Ryan Harrison (above) showed maturity beyond his years against Sergiy Stakhovsky, but squandered three match points in a fifth-set tiebreaker. (AP)
I feel a bit icky just thinking this, much less writing it. So keep this between us, please. But I’ve been thinking about Ryan Harrison today and the indelicate topic of money. You know they hold promotions whereby a lucky fan has a chance to hit a million dollar shot? As I see it, Ryan Harrison had that chance the other day. And, sadly, he missed it.
You’ll recall that on Friday, Harrison, the 18-year-old American, played a wonderful second-round match against Sergiy Stakhovsky, covering the court like a tarp, showing maturity that betrayed his true age. The Grandstand was rocking. ESPN cut in live. The hype machine was already revving. With Andy Roddick crashing out the night before, American tennis fans were particularly eager for a new prospect.
In a fifth-set tiebreaker, Harrison held three match points. Play with this out with me. Harrison converts one of them and he would have played today, on national weekend television, against Feliciano Lopez. You can bet the match would have been on Arthur Ashe Stadium. That’s a winnable match, and had he prevailed, Harrison would have faced Nadal in a likely night session. But even if Harrison loses, he would have spent a few hours today on weekend CBS, showing off his appealing looks, appealing game and appealing personality. Conceivably, he might have picked up enough ranking points to gain automatic entry to some fall ATP events which, held as they are on fast indoor courts, would have enabled him to keep climbing.
I asked a longtime tennis rainmaker to assess my assertion that Harrison could have come out of this event an extra million dollars to the good. “Easy,” he quickly shot back, and then admitted he’d had the same thought.

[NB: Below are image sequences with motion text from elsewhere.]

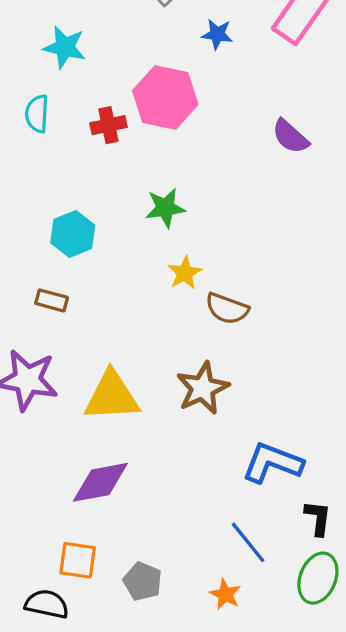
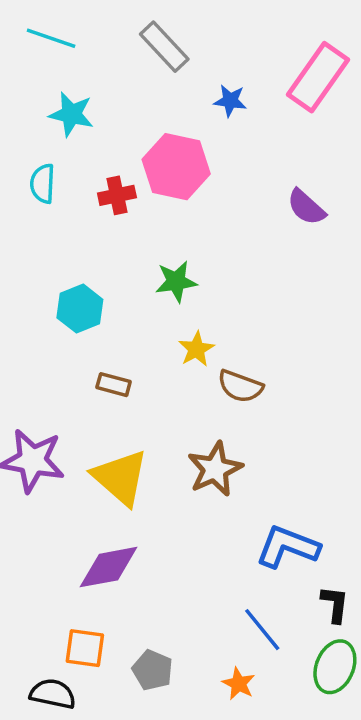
brown rectangle: (52, 300) -> (114, 385), moved
yellow triangle: (112, 396) -> (120, 478), turned 44

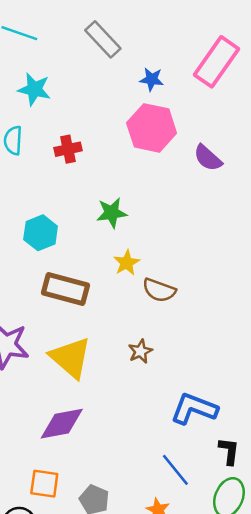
pink hexagon: (176, 167) -> (152, 128), moved
brown rectangle: (114, 385) -> (66, 289), size x1.8
brown star: (215, 469) -> (140, 351), size x0.6

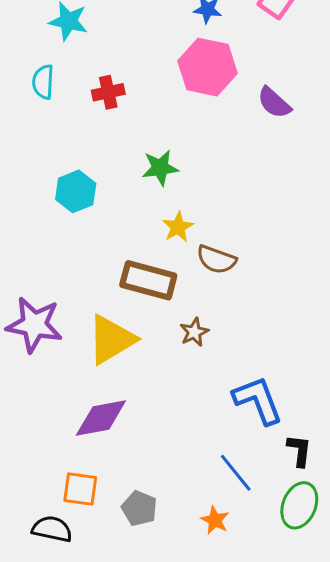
brown rectangle: (66, 289) -> (148, 280), moved
yellow triangle: (70, 358) -> (111, 340), turned 48
blue L-shape: (194, 409) -> (258, 400), turned 48

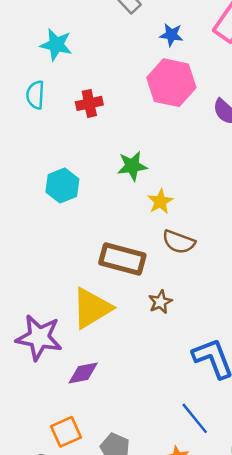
yellow star: (178, 227) -> (160, 201), moved
purple star: (34, 325) -> (39, 337), moved
purple diamond: (101, 418) -> (83, 373), size x0.7
orange square: (80, 489) -> (66, 432), turned -32

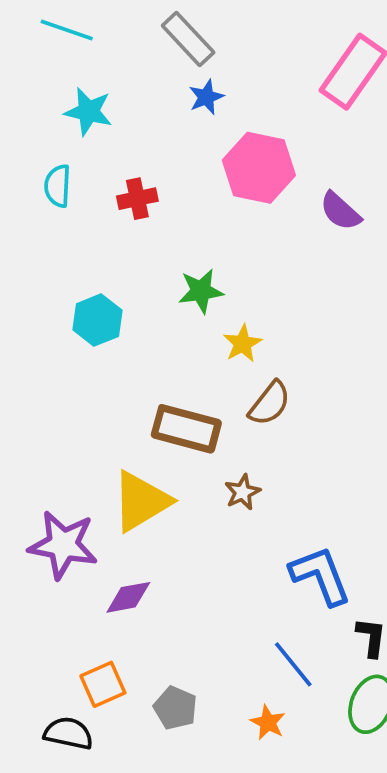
blue star: (171, 35) -> (206, 97), moved, turned -30
brown semicircle: (179, 242) -> (270, 403), turned -72

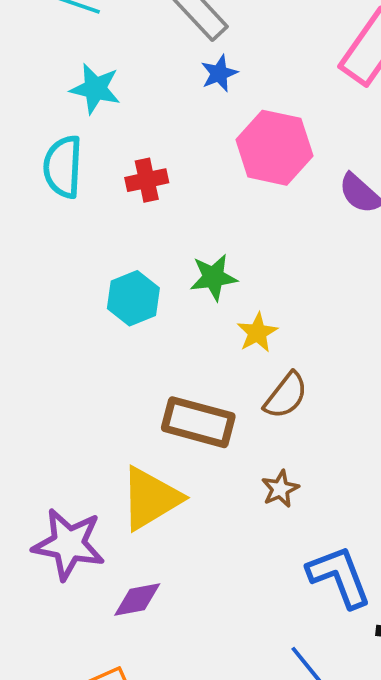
cyan semicircle: (58, 186) -> (63, 167), size x1.4
cyan hexagon: (97, 320) -> (133, 298), moved
brown star: (242, 492) -> (280, 489), moved

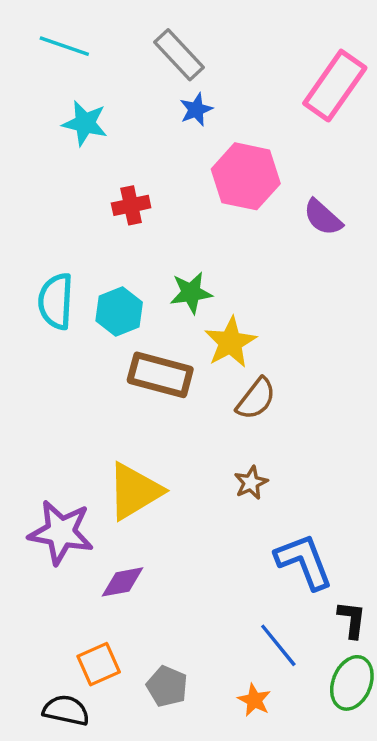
cyan semicircle: (63, 167) -> (56, 301), moved
yellow star: (257, 333) -> (230, 342), size x1.4
brown rectangle: (198, 422) -> (160, 375), moved

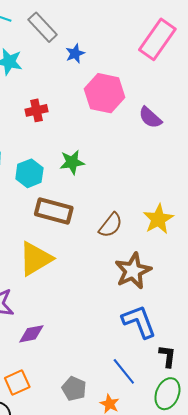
gray rectangle: (179, 55) -> (43, 27), moved
yellow star: (230, 342) -> (158, 219), moved
brown star: (251, 483) -> (133, 271), moved, size x1.8
yellow triangle: (134, 491) -> (35, 259), moved
gray pentagon: (167, 686) -> (74, 389), moved

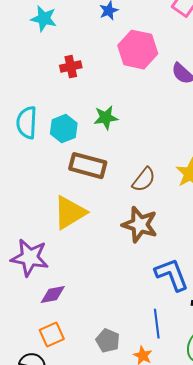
brown star: (133, 271) -> (140, 225), moved, turned -30
purple diamond: (31, 334) -> (53, 295), moved
blue line: (124, 371) -> (157, 324), turned 32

We know, of course, how this played out. Harrison failed to convert the match points. He blinked and, in a flash, he’d lost the match. One nice thing about tennis: he’ll have plenty of opportunity to build on this breakthrough, learn from his mistakes, move on, and make back whatever money he left on the table. And one nice thing about being 18: you tend not to dwell on missed opportunities, financial or otherwise.